Intestinal prolapse and exposure after peritoneal dialysis in low-birth-weight preterm infants with acute renal failure: a case report
Case Report

Intestinal prolapse and exposure after peritoneal dialysis in low-birth-weight preterm infants with acute renal failure: a case report

Hong-Ying Jiang1, Rui-He Li1, Ying Cao1, Yi-Hua Bai1, Gao-Jie Lv2, Lin He2, Ling Zhao2

1Department of Nephrology, the Second Affiliated Hospital of Kunming Medical University, Kunming, China; 2Department of Neonatology, the Second Affiliated Hospital of Kunming Medical University, Kunming, China

Contributions: (I) Conception and design: HY Jiang; (II) Administrative support: HY Jiang; (III) Provision of study material or patients: Y Cao, YH Bai, GJ Lv, L He; (IV) Collection and assembly of data: L Zhao; (V) Data analysis and interpretation: RH Li; (VI) Manuscript writing: All authors; (VII) Final approval of manuscript: All authors.

Correspondence to: Ling Zhao.

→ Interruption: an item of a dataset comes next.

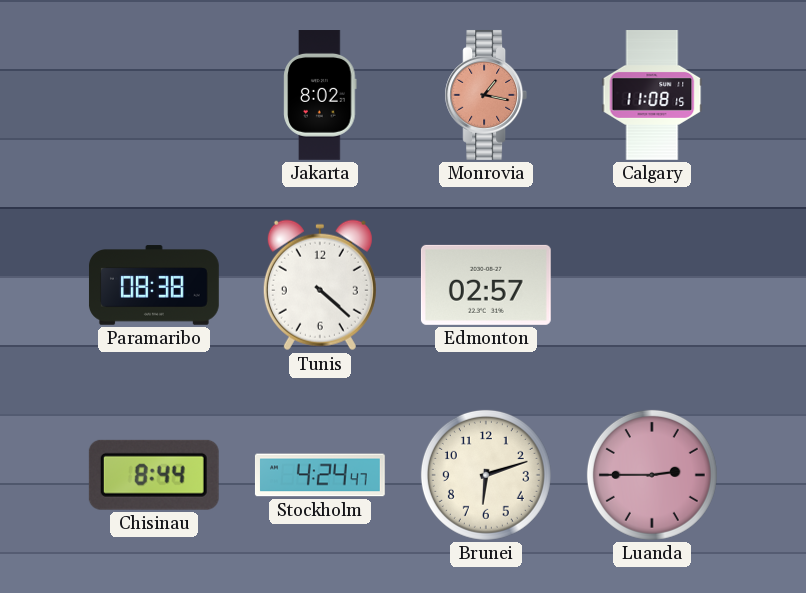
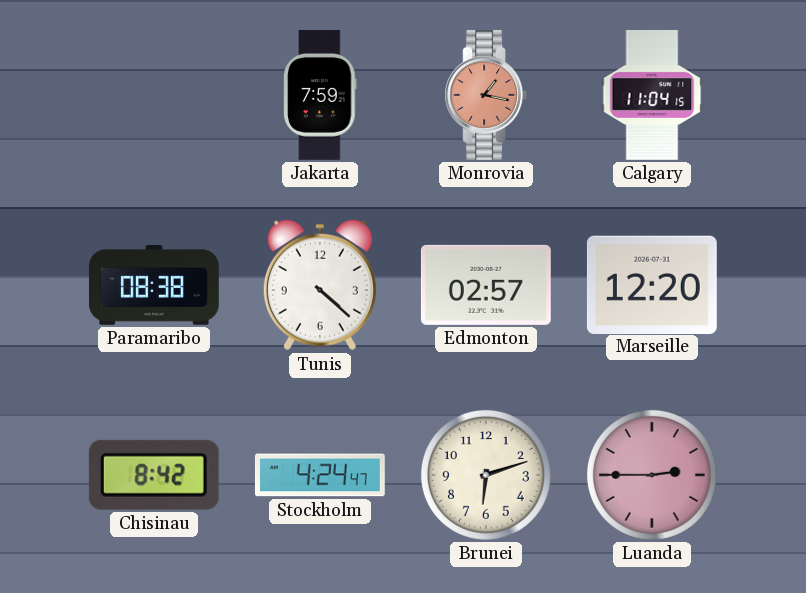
Jakarta: 8:02 -> 7:59
Calgary: 11:08 -> 11:04
Marseille: none -> 12:20
Chisinau: 8:44 -> 8:42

Department of Neonatology, the Second Affiliated Hospital of Kunming Medical University, No. 374 of Dianmian Road, Kunming 650101, China. Email: zhaolim17@outlook.com.

Background: The mortality rate of acute kidney injury (AKI) in low-birth-weight premature infants with acute renal failure is extremely high. Since small hemodialysis catheters do not exist, peritoneal dialysis (PD) is the most suitable dialysis method. At present, only a few studies have reported cases of PD in low-birth-weight newborns.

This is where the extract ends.